[Stored records]
╭──

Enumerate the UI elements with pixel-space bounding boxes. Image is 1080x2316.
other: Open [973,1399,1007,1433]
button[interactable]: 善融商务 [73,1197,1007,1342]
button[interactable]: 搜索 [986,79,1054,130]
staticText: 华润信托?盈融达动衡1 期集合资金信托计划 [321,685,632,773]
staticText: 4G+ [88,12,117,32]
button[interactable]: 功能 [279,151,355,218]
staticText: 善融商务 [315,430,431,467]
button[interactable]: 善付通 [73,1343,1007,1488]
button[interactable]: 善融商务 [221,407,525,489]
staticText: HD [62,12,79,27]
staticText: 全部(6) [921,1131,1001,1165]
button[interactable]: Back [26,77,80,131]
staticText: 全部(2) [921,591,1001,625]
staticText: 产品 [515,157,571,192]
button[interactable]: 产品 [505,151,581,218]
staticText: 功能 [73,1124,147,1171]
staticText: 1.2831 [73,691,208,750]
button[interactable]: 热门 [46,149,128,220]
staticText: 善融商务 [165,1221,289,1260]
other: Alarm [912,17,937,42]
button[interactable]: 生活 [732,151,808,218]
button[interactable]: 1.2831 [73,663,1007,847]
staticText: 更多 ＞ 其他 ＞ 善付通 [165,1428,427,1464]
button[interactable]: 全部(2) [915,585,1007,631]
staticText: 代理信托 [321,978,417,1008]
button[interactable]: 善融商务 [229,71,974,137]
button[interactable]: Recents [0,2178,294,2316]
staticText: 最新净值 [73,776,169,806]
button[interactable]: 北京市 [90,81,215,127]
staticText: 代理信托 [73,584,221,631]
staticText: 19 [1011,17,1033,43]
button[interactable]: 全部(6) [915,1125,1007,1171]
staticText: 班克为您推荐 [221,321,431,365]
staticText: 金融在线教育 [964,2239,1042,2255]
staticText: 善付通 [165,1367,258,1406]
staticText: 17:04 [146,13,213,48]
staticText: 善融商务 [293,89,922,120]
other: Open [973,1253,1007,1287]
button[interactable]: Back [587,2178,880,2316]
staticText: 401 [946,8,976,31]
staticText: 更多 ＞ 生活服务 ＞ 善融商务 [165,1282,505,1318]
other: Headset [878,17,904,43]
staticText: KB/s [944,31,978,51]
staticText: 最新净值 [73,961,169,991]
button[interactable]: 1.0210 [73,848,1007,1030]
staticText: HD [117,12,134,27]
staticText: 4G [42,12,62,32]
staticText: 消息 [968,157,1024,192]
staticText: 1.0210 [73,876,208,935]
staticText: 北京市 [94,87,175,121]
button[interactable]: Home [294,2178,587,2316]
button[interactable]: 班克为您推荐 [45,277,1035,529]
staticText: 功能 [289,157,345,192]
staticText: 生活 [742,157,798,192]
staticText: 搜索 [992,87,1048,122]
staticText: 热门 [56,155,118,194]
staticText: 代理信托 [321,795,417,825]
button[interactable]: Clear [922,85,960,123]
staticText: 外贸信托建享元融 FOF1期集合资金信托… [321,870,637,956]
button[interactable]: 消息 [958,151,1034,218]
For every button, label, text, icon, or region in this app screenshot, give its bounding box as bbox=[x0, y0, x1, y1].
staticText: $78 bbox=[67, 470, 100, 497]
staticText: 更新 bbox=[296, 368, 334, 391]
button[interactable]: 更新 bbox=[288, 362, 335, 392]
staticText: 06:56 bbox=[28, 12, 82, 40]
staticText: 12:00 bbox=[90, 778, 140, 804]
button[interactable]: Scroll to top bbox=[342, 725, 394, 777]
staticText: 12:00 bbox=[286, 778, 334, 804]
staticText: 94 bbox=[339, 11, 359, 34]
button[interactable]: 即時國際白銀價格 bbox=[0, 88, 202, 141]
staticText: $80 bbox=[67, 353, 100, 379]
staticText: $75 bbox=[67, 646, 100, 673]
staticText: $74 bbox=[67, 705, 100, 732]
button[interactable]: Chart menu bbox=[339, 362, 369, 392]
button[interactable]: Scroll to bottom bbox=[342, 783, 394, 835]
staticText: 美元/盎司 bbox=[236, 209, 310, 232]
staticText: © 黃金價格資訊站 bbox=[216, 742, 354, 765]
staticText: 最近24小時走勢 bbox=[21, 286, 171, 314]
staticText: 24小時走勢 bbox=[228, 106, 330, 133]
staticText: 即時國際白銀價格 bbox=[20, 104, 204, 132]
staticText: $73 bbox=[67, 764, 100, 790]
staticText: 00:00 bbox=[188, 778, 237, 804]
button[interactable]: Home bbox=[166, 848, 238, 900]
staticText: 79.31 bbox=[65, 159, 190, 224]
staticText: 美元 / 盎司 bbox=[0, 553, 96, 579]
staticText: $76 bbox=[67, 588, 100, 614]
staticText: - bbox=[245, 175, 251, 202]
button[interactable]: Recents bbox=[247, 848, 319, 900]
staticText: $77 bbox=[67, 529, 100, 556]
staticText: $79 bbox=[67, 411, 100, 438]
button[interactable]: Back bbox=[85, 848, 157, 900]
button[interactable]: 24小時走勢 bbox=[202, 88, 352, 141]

╰──

> **Problem details**: An exact copy is needed of the lines from the one containing "For every button, label, text, icon, or" through the end of the records.

> **Output below**:
For every button, label, text, icon, or region in this app screenshot, give its bounding box as bbox=[x0, y0, x1, y1].
staticText: $78 bbox=[67, 470, 100, 497]
staticText: 更新 bbox=[296, 368, 334, 391]
button[interactable]: 更新 bbox=[288, 362, 335, 392]
staticText: 06:56 bbox=[28, 12, 82, 40]
staticText: 12:00 bbox=[90, 778, 140, 804]
button[interactable]: Scroll to top bbox=[342, 725, 394, 777]
staticText: 12:00 bbox=[286, 778, 334, 804]
staticText: 94 bbox=[339, 11, 359, 34]
button[interactable]: 即時國際白銀價格 bbox=[0, 88, 202, 141]
staticText: $80 bbox=[67, 353, 100, 379]
staticText: $75 bbox=[67, 646, 100, 673]
staticText: $74 bbox=[67, 705, 100, 732]
button[interactable]: Chart menu bbox=[339, 362, 369, 392]
button[interactable]: Scroll to bottom bbox=[342, 783, 394, 835]
staticText: 美元/盎司 bbox=[236, 209, 310, 232]
staticText: © 黃金價格資訊站 bbox=[216, 742, 354, 765]
staticText: 最近24小時走勢 bbox=[21, 286, 171, 314]
staticText: 24小時走勢 bbox=[228, 106, 330, 133]
staticText: 即時國際白銀價格 bbox=[20, 104, 204, 132]
staticText: $73 bbox=[67, 764, 100, 790]
staticText: 00:00 bbox=[188, 778, 237, 804]
button[interactable]: Home bbox=[166, 848, 238, 900]
staticText: 79.31 bbox=[65, 159, 190, 224]
staticText: 美元 / 盎司 bbox=[0, 553, 96, 579]
staticText: $76 bbox=[67, 588, 100, 614]
staticText: - bbox=[245, 175, 251, 202]
button[interactable]: Recents bbox=[247, 848, 319, 900]
staticText: $77 bbox=[67, 529, 100, 556]
staticText: $79 bbox=[67, 411, 100, 438]
button[interactable]: Back bbox=[85, 848, 157, 900]
button[interactable]: 24小時走勢 bbox=[202, 88, 352, 141]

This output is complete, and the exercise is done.